(x^4+10x^3+8x^2-59x+40)/(x^2+3x-5)

5 min read Jun 17, 2024

Dividing Polynomials: A Step-by-Step Guide

This article will guide you through the process of dividing the polynomial x⁴ + 10x³ + 8x² - 59x + 40 by x² + 3x - 5. We will utilize polynomial long division, a method analogous to long division with numbers.

Setting up the Division

Arrange the terms: Write the dividend (x⁴ + 10x³ + 8x² - 59x + 40) and divisor (x² + 3x - 5) in descending order of their exponents.
Create the division format: Arrange the polynomials in a long division format.
```
    ___________
x² + 3x - 5 | x⁴ + 10x³ + 8x² - 59x + 40 
```

Performing the Division

Divide the leading terms: Divide the leading term of the dividend (x⁴) by the leading term of the divisor (x²).
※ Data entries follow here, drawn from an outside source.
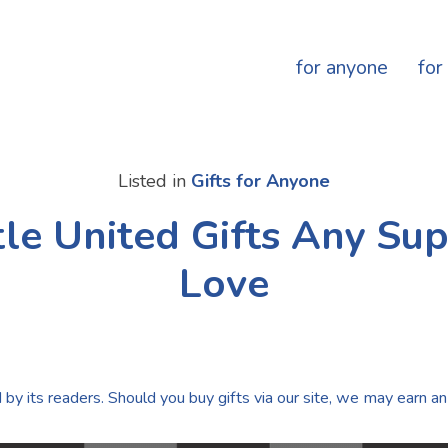
for anyone
for
Listed in
Gifts for Anyone
le United Gifts Any Sup
Love
by its readers. Should you buy gifts via our site, we may earn an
This gives us x². Write this quotient above the x³ term in the quotient area.
```
    x²        
x² + 3x - 5 | x⁴ + 10x³ + 8x² - 59x + 40 
```
Multiply the quotient term by the divisor: Multiply the quotient term (x²) by the entire divisor (x² + 3x - 5). This gives us x⁴ + 3x³ - 5x². Write this result below the dividend.
```
    x²        
x² + 3x - 5 | x⁴ + 10x³ + 8x² - 59x + 40 
               x⁴ + 3x³ - 5x² 
```

Subtract: Subtract the result from the dividend. Remember to change the signs of the terms being subtracted.

    x²        
x² + 3x - 5 | x⁴ + 10x³ + 8x² - 59x + 40 
               x⁴ + 3x³ - 5x² 
               ---------
                    7x³ + 13x² - 59x

Bring down the next term: Bring down the next term of the dividend (-59x).

    x²        
x² + 3x - 5 | x⁴ + 10x³ + 8x² - 59x + 40 
               x⁴ + 3x³ - 5x² 
               ---------
                    7x³ + 13x² - 59x

Repeat steps 1-4: Repeat the process of dividing the leading term of the new dividend (7x³) by the leading term of the divisor (x²). This gives us 7x. Write this quotient next to the previous one.

    x² + 7x   
x² + 3x - 5 | x⁴ + 10x³ + 8x² - 59x + 40 
               x⁴ + 3x³ - 5x² 
               ---------
                    7x³ + 13x² - 59x 
                    7x³ + 21x² - 35x

Continue the process: Repeat steps 2-4. Multiply the quotient term (7x) by the divisor, subtract, and bring down the next term (40).

    x² + 7x   
x² + 3x - 5 | x⁴ + 10x³ + 8x² - 59x + 40 
               x⁴ + 3x³ - 5x² 
               ---------
                    7x³ + 13x² - 59x 
                    7x³ + 21x² - 35x
                    ---------
                         -8x² - 24x + 40

Final step: Repeat the division process one more time. Divide the leading term of the new dividend (-8x²) by the leading term of the divisor (x²). This gives us -8. Write this quotient next to the previous one.

    x² + 7x - 8
x² + 3x - 5 | x⁴ + 10x³ + 8x² - 59x + 40 
               x⁴ + 3x³ - 5x² 
               ---------
                    7x³ + 13x² - 59x 
                    7x³ + 21x² - 35x
                    ---------
                         -8x² - 24x + 40
                         -8x² - 24x + 40 
                         ---------
                                 0

The Result

We have reached a remainder of 0. Therefore, the polynomial x⁴ + 10x³ + 8x² - 59x + 40 divided by x² + 3x - 5 is x² + 7x - 8.

Conclusion

Polynomial long division is a useful tool for dividing polynomials. It is essential to be careful with the signs when subtracting and to arrange the terms in descending order of their exponents.